| DATASET |
● ● ● ● ● ● ●
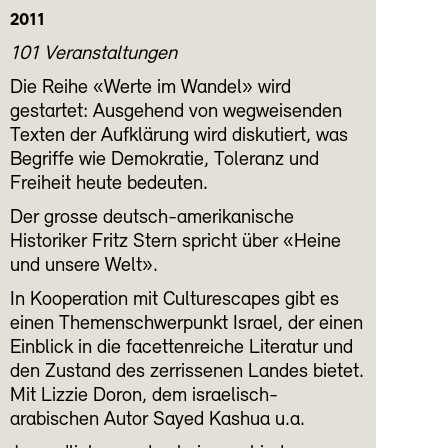
2011
101 Veranstaltungen
Die Reihe «Werte im Wandel» wird
gestartet: Ausgehend von wegweisenden
Texten der Aufklärung wird diskutiert, was
Begriffe wie Demokratie, Toleranz und
Freiheit heute bedeuten.
Der grosse deutsch-amerikanische
Historiker Fritz Stern spricht über «Heine
und unsere Welt».
In Kooperation mit Culturescapes gibt es
einen Themenschwerpunkt Israel, der einen
Einblick in die facettenreiche Literatur und
den Zustand des zerrissenen Landes bietet.
Mit Lizzie Doron, dem israelisch-
arabischen Autor Sayed Kashua u.a.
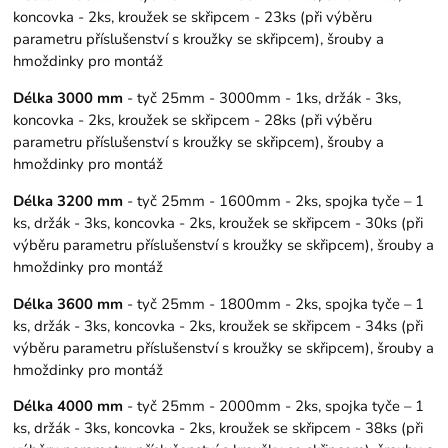
koncovka - 2ks, kroužek se skřipcem - 23ks (při výběru
parametru příslušenství s kroužky se skřipcem), šrouby a
hmoždinky pro montáž
Délka 3000 mm
- tyč 25mm - 3000mm - 1ks, držák - 3ks,
koncovka - 2ks, kroužek se skřipcem - 28ks (při výběru
parametru příslušenství s kroužky se skřipcem), šrouby a
hmoždinky pro montáž
Délka 3200 mm
- tyč 25mm - 1600mm - 2ks, spojka tyče – 1
ks, držák - 3ks, koncovka - 2ks, kroužek se skřipcem - 30ks (při
výběru parametru příslušenství s kroužky se skřipcem), šrouby a
hmoždinky pro montáž
Délka 3600 mm
- tyč 25mm - 1800mm - 2ks, spojka tyče – 1
ks, držák - 3ks, koncovka - 2ks, kroužek se skřipcem - 34ks (při
výběru parametru příslušenství s kroužky se skřipcem), šrouby a
hmoždinky pro montáž
Délka 4000 mm
- tyč 25mm - 2000mm - 2ks, spojka tyče – 1
ks, držák - 3ks, koncovka - 2ks, kroužek se skřipcem - 38ks (při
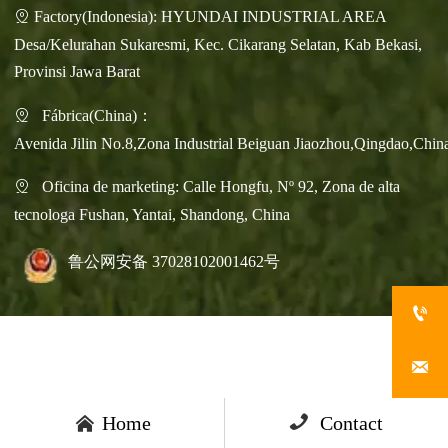
Factory(Indonesia): HYUNDAI INDUSTRIAL AREA

Desa/Kelurahan Sukaresmi, Kec. Cikarang Selatan, Kab Bekasi,
Provinsi Jawa Barat
Fábrica(China)：

Avenida Jilin No.8,Zona Industrial Beiguan Jiaozhou,Qingdao,Chin
Oficina de marketing: Calle Hongfu, Nº 92, Zona de alta

tecnologa Fushan, Yantai, Shandong, China
鲁公网安备 37028102001462号




Home

Contact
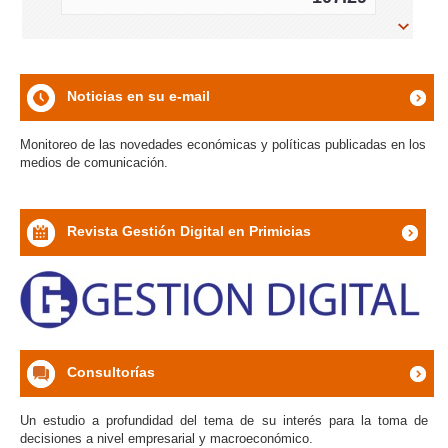
icon
Noticias en su e-mail
icon
Monitoreo de las novedades económicas y políticas publicadas en los
medios de comunicación.
Revista Gestión Digital en Primicias
icon
Consultorías
icon
Un estudio a profundidad del tema de su interés para la toma de
decisiones a nivel empresarial y macroeconómico.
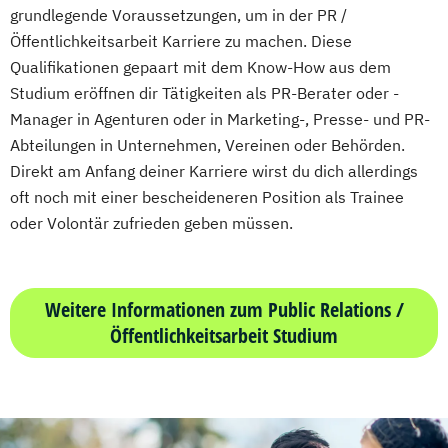
grundlegende Voraussetzungen, um in der PR /
Öffentlichkeitsarbeit Karriere zu machen. Diese
Qualifikationen gepaart mit dem Know-How aus dem
Studium eröffnen dir Tätigkeiten als PR-Berater oder -
Manager in Agenturen oder in Marketing-, Presse- und PR-
Abteilungen in Unternehmen, Vereinen oder Behörden.
Direkt am Anfang deiner Karriere wirst du dich allerdings
oft noch mit einer bescheideneren Position als Trainee
oder Volontär zufrieden geben müssen.
Weitere Informationen zum Public Relations /
Öffentlichkeitsarbeit Studium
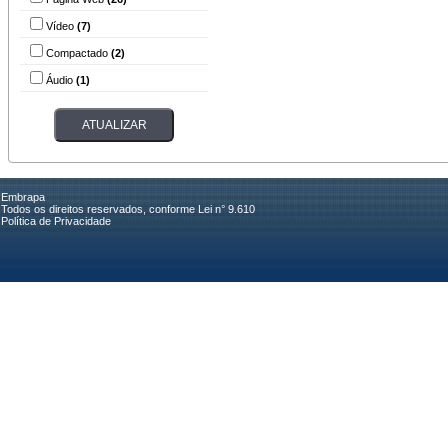
Vídeo
(7)
Compactado
(2)
Áudio
(1)
Embrapa
Todos os direitos reservados, conforme Lei n° 9.610
Política de Privacidade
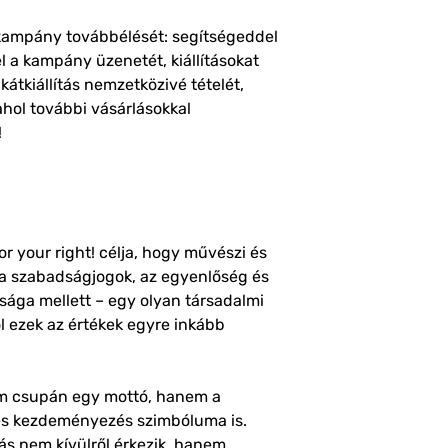
ampány továbbélését: segítségeddel
l a kampány üzenetét, kiállításokat
kátkiállítás nemzetközivé tételét,
ahol további vásárlásokkal
!
for your right! célja, hogy művészi és
ki a szabadságjogok, az egyenlőség és
ága mellett – egy olyan társadalmi
ol ezek az értékek egyre inkább
nem csupán egy mottó, hanem a
 és kezdeményezés szimbóluma is.
ás nem kívülről érkezik, hanem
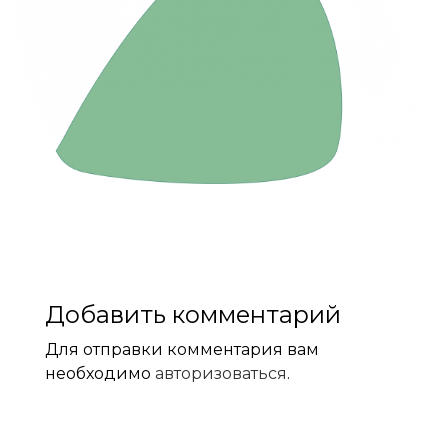
Добавить комментарий
Для отправки комментария вам
необходимо
авторизоваться
.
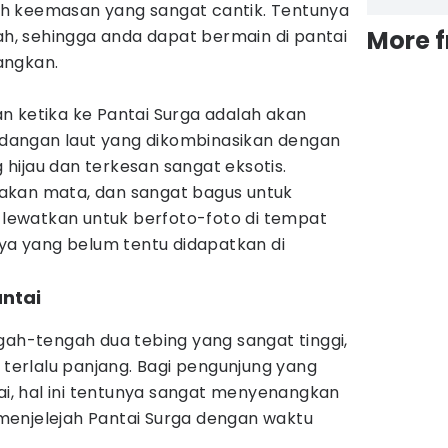
utih keemasan yang sangat cantik. Tentunya
More 
pah, sehingga anda dapat bermain di pantai
angkan.
n ketika ke Pantai Surga adalah akan
angan laut yang dikombinasikan dengan
hijau dan terkesan sangat eksotis.
akan mata, dan sangat bagus untuk
n lewatkan untuk berfoto-foto di tempat
nya yang belum tentu didapatkan di
antai
gah-tengah dua tebing yang sangat tinggi,
k terlalu panjang. Bagi pengunjung yang
tai, hal ini tentunya sangat menyenangkan
enjelejah Pantai Surga dengan waktu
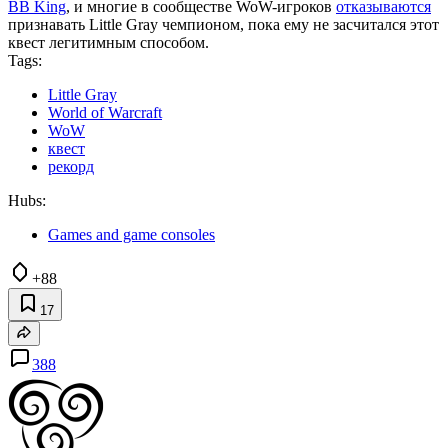
BB King
, и многие в сообществе WoW-игроков
отказываются
признавать Little Gray чемпионом, пока ему не засчитался этот
квест легитимным способом.
Tags:
Little Gray
World of Warcraft
WoW
квест
рекорд
Hubs:
Games and game consoles
+88
17
388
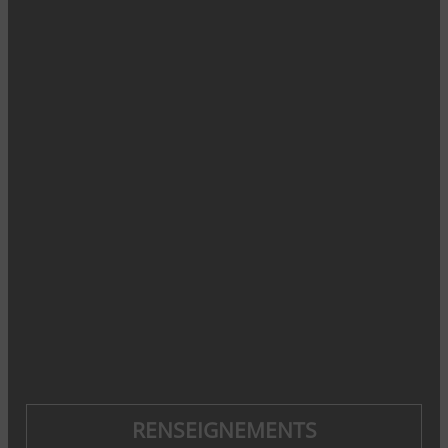
RENSEIGNEMENTS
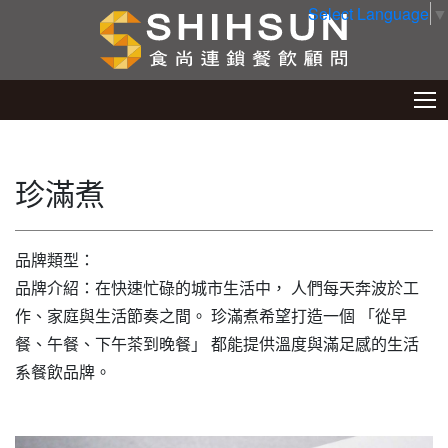
Select Language
▼
珍滿煮
品牌類型：
品牌介紹：在快速忙碌的城市生活中， 人們每天奔波於工
作、家庭與生活節奏之間。 珍滿煮希望打造一個 「從早
餐、午餐、下午茶到晚餐」 都能提供溫度與滿足感的生活
系餐飲品牌。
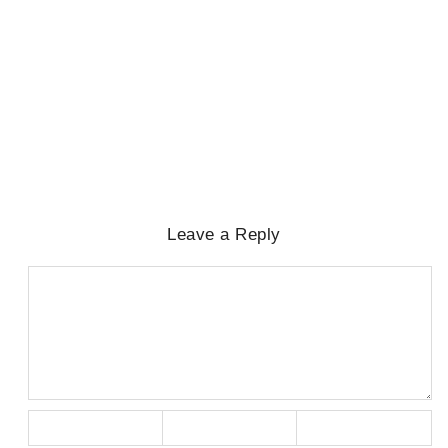
LATEST NEWS
,
NATIONAL
,
SPECIAL
,
STATE
,
ନୂଆଦିଲ୍ଲୀ
IIT ଦିଲ୍ଲୀ ସମାବର୍ତ୍ତନରେ ଯୁବବର୍ଗଙ୍କୁ
ମୋଦୀଙ୍କ ମନ୍ତ୍ର: “ନିଜ ସହ ନିଜର
ପ୍ରତିଯୋଗିତା”
August 9, 2026
/
No Comments
Leave a Reply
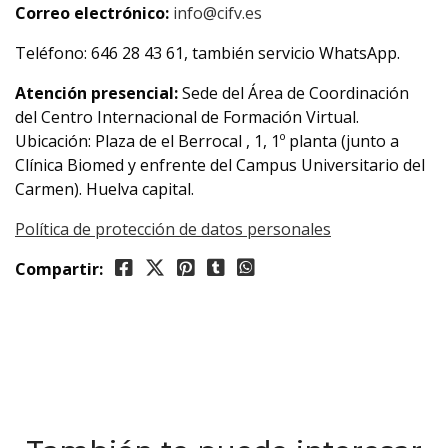
Correo electrónico:
info@cifv.es
Teléfono: 646 28 43 61, también servicio WhatsApp.
Atención presencial:
Sede del Área de Coordinación
del Centro Internacional de Formación Virtual.
Ubicación: Plaza de el Berrocal , 1, 1º planta (junto a
Clínica Biomed y enfrente del Campus Universitario del
Carmen). Huelva capital.
Política de protección de datos personales
Compartir:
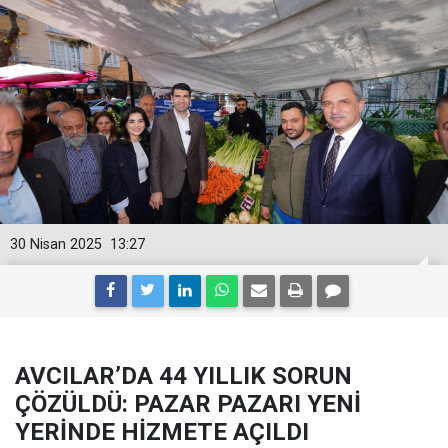
30 Nisan 2025
13:27
AVCILAR’DA 44 YILLIK SORUN
ÇÖZÜLDÜ: PAZAR PAZARI YENİ
YERİNDE HİZMETE AÇILDI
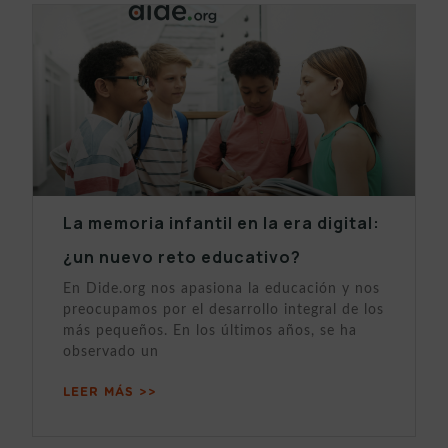
La memoria infantil en la era digital:
¿un nuevo reto educativo?
En Dide.org nos apasiona la educación y nos
preocupamos por el desarrollo integral de los
más pequeños. En los últimos años, se ha
observado un
LEER MÁS >>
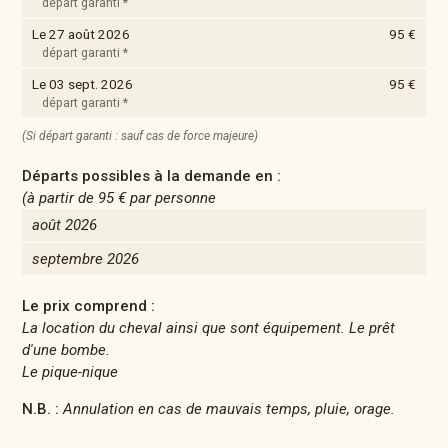
départ garanti *
Le 27 août 2026
95 €
départ garanti *
Le 03 sept. 2026
95 €
départ garanti *
(Si départ garanti : sauf cas de force majeure)
Départs possibles à la demande en :
(à partir de
95 €
par personne
août 2026
septembre 2026
Le prix comprend :
La location du cheval ainsi que sont équipement. Le prêt
d'une bombe.
Le pique-nique
N.B. :
Annulation en cas de mauvais temps, pluie, orage.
● ● ● ● ● ● ●
Omitting all images, retype each line of the records precisely.

2011
101 Veranstaltungen
Die Reihe «Werte im Wandel» wird
gestartet: Ausgehend von wegweisenden
Texten der Aufklärung wird diskutiert, was
Begriffe wie Demokratie, Toleranz und
Freiheit heute bedeuten.
Der grosse deutsch-amerikanische
Historiker Fritz Stern spricht über «Heine
und unsere Welt».
In Kooperation mit Culturescapes gibt es
einen Themenschwerpunkt Israel, der einen
Einblick in die facettenreiche Literatur und
den Zustand des zerrissenen Landes bietet.
Mit Lizzie Doron, dem israelisch-
arabischen Autor Sayed Kashua u.a.
koncovka - 2ks, kroužek se skřipcem - 23ks (při výběru
parametru příslušenství s kroužky se skřipcem), šrouby a
hmoždinky pro montáž
Délka 3000 mm
- tyč 25mm - 3000mm - 1ks, držák - 3ks,
koncovka - 2ks, kroužek se skřipcem - 28ks (při výběru
parametru příslušenství s kroužky se skřipcem), šrouby a
hmoždinky pro montáž
Délka 3200 mm
- tyč 25mm - 1600mm - 2ks, spojka tyče – 1
ks, držák - 3ks, koncovka - 2ks, kroužek se skřipcem - 30ks (při
výběru parametru příslušenství s kroužky se skřipcem), šrouby a
hmoždinky pro montáž
Délka 3600 mm
- tyč 25mm - 1800mm - 2ks, spojka tyče – 1
ks, držák - 3ks, koncovka - 2ks, kroužek se skřipcem - 34ks (při
výběru parametru příslušenství s kroužky se skřipcem), šrouby a
hmoždinky pro montáž
Délka 4000 mm
- tyč 25mm - 2000mm - 2ks, spojka tyče – 1
ks, držák - 3ks, koncovka - 2ks, kroužek se skřipcem - 38ks (při
Factory(Indonesia): HYUNDAI INDUSTRIAL AREA

Desa/Kelurahan Sukaresmi, Kec. Cikarang Selatan, Kab Bekasi,
Provinsi Jawa Barat
Fábrica(China)：

Avenida Jilin No.8,Zona Industrial Beiguan Jiaozhou,Qingdao,Chin
Oficina de marketing: Calle Hongfu, Nº 92, Zona de alta

tecnologa Fushan, Yantai, Shandong, China
鲁公网安备 37028102001462号




Home

Contact
icon
Noticias en su e-mail
icon
Monitoreo de las novedades económicas y políticas publicadas en los
medios de comunicación.
Revista Gestión Digital en Primicias
icon
Consultorías
icon
Un estudio a profundidad del tema de su interés para la toma de
decisiones a nivel empresarial y macroeconómico.
grundlegende Voraussetzungen, um in der PR /
Öffentlichkeitsarbeit Karriere zu machen. Diese
Qualifikationen gepaart mit dem Know-How aus dem
Studium eröffnen dir Tätigkeiten als PR-Berater oder -
Manager in Agenturen oder in Marketing-, Presse- und PR-
Abteilungen in Unternehmen, Vereinen oder Behörden.
Direkt am Anfang deiner Karriere wirst du dich allerdings
oft noch mit einer bescheideneren Position als Trainee
oder Volontär zufrieden geben müssen.
Weitere Informationen zum Public Relations /
Öffentlichkeitsarbeit Studium
Vídeo
(7)
Compactado
(2)
Áudio
(1)
Embrapa
Todos os direitos reservados, conforme Lei n° 9.610
Política de Privacidade
ampány továbbélését: segítségeddel
l a kampány üzenetét, kiállításokat
kátkiállítás nemzetközivé tételét,
ahol további vásárlásokkal
!
for your right! célja, hogy művészi és
ki a szabadságjogok, az egyenlőség és
ága mellett – egy olyan társadalmi
ol ezek az értékek egyre inkább
nem csupán egy mottó, hanem a
 és kezdeményezés szimbóluma is.
ás nem kívülről érkezik, hanem
Добавить комментарий
Для отправки комментария вам
необходимо
авторизоваться
.
utih keemasan yang sangat cantik. Tentunya
More 
pah, sehingga anda dapat bermain di pantai
angkan.
n ketika ke Pantai Surga adalah akan
angan laut yang dikombinasikan dengan
hijau dan terkesan sangat eksotis.
akan mata, dan sangat bagus untuk
n lewatkan untuk berfoto-foto di tempat
nya yang belum tentu didapatkan di
antai
gah-tengah dua tebing yang sangat tinggi,
k terlalu panjang. Bagi pengunjung yang
tai, hal ini tentunya sangat menyenangkan
enjelejah Pantai Surga dengan waktu
BB King
, и многие в сообществе WoW-игроков
отказываются
признавать Little Gray чемпионом, пока ему не засчитался этот
квест легитимным способом.
Tags:
Little Gray
World of Warcraft
WoW
квест
рекорд
Hubs:
Games and game consoles
+88
17
388
RENSEIGNEMENTS
Select Language
▼
珍滿煮
品牌類型：
品牌介紹：在快速忙碌的城市生活中， 人們每天奔波於工
作、家庭與生活節奏之間。 珍滿煮希望打造一個 「從早
餐、午餐、下午茶到晚餐」 都能提供溫度與滿足感的生活
系餐飲品牌。
LATEST NEWS
,
NATIONAL
,
SPECIAL
,
STATE
,
ନୂଆଦିଲ୍ଲୀ
IIT ଦିଲ୍ଲୀ ସମାବର୍ତ୍ତନରେ ଯୁବବର୍ଗଙ୍କୁ
ମୋଦୀଙ୍କ ମନ୍ତ୍ର: “ନିଜ ସହ ନିଜର
ପ୍ରତିଯୋଗିତା”
August 9, 2026
/
No Comments
Leave a Reply
Correo electrónico:
info@cifv.es
Teléfono: 646 28 43 61, también servicio WhatsApp.
Atención presencial:
Sede del Área de Coordinación
del Centro Internacional de Formación Virtual.
Ubicación: Plaza de el Berrocal , 1, 1º planta (junto a
Clínica Biomed y enfrente del Campus Universitario del
Carmen). Huelva capital.
Política de protección de datos personales
Compartir:
30 Nisan 2025
13:27
AVCILAR’DA 44 YILLIK SORUN
ÇÖZÜLDÜ: PAZAR PAZARI YENİ
YERİNDE HİZMETE AÇILDI
La memoria infantil en la era digital:
¿un nuevo reto educativo?
En Dide.org nos apasiona la educación y nos
preocupamos por el desarrollo integral de los
más pequeños. En los últimos años, se ha
observado un
LEER MÁS >>
départ garanti *
Le 27 août 2026
95 €
départ garanti *
Le 03 sept. 2026
95 €
départ garanti *
(Si départ garanti : sauf cas de force majeure)
Départs possibles à la demande en :
(à partir de
95 €
par personne
août 2026
septembre 2026
Le prix comprend :
La location du cheval ainsi que sont équipement. Le prêt
d'une bombe.
Le pique-nique
N.B. :
Annulation en cas de mauvais temps, pluie, orage.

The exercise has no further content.